2008 yapımı bir dizi olduğu için daha internet platformlarına düşmeden bile çoğumuzun bildiği bir dizi aslında. Hikaye, Kral Arthur Efsanesi üzerine kurulmuş olsa da bana göre kesinlikle Merlin’in hikayesi. 

Doğuştan gelen büyücülük yeteneklerini daha fazla yaşadığı küçük köyde saklayamayan Merlin’i, annesi eski bir dostu olan kraliyet hekimi Gaius’un yanına Camelot’a gönderir. Sırtında sırt çantası ile şehire varan Merlin’in şapşal ama korkusuz hali her şeyin başlangıcı olur. 

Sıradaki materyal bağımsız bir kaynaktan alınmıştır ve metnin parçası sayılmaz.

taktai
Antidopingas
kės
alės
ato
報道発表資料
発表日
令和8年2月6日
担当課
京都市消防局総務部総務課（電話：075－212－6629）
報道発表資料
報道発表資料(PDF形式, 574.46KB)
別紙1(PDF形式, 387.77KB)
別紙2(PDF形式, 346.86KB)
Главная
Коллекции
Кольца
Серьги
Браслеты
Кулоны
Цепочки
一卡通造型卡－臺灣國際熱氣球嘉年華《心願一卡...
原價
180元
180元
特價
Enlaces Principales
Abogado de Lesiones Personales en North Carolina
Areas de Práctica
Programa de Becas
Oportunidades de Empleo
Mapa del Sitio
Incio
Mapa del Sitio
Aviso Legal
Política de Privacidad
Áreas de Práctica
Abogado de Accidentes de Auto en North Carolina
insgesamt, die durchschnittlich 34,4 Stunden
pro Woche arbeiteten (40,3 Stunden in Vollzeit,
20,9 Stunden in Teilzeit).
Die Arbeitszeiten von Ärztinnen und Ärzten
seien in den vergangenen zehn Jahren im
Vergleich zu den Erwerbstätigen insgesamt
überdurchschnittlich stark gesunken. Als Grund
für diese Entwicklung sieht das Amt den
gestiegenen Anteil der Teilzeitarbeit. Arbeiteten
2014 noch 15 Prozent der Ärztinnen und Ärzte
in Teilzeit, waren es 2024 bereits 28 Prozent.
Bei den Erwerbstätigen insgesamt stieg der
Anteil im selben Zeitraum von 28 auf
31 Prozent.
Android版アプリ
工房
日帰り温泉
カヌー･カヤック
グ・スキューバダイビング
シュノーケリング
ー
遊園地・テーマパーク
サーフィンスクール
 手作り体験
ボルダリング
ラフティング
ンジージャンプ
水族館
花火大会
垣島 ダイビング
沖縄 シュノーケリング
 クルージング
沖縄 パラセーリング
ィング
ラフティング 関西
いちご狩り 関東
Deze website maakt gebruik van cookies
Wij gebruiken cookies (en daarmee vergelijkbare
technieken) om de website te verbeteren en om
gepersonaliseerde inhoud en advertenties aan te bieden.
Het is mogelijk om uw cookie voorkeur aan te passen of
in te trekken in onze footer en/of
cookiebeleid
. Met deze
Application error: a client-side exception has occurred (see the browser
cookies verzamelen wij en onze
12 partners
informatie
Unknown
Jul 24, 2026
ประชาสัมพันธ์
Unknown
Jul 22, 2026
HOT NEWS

Büyücülüğe kesinlike karşı olan kral Uther, Merlin’i oğlunun yardımcısı yapıyor ve Merlin ile Arthur’un hikayesi başlıyor. Kimsenin karşı koyamadığı Arthur’a Merlin, doğru bulmadığı her konuda fikrini söyleyerek karşı çıkıyor. Arthur ise sürekli didiştiği Merlin’in dostluğuna ve fikirlerine zamanla her şeyden çok güveniyor.

Merlin ve Kral Arthur
Merlin ve Kral Arthur | Fotoğraf: subsaga

Problemlerin sıkmaya başlamadan her bölüm sonunda çözülmesi ve akışı ise diziyi benim gözümde daha da izlenilir kılıyor. Her koşulda iyilerin kazandığını görmek dizi bile olsa çok umut verici. Her anında mantık aramayacağınız bu dizinin bilim-kurgu tarafını ise 2008 yılının olanaklarına göre değerlendirmeniz gerekiyor. 

Kesinlikle izlenesi bir dostluk gördüğüm bu dizide samimiyet, zorluk ve iyiliğin mücadelesi karşısında kayıtsız kalmak mümkün değil. Üstelik artık Netflix’ten kolayca izleyebilirsiniz. Çerezlik niyetine ilk bölümüne bir şans vermenizi diliyorum ve Merlin’den bir söz ile yazımı bitiriyorum: “Her şey seçimlerine bağlı genç büyücü.”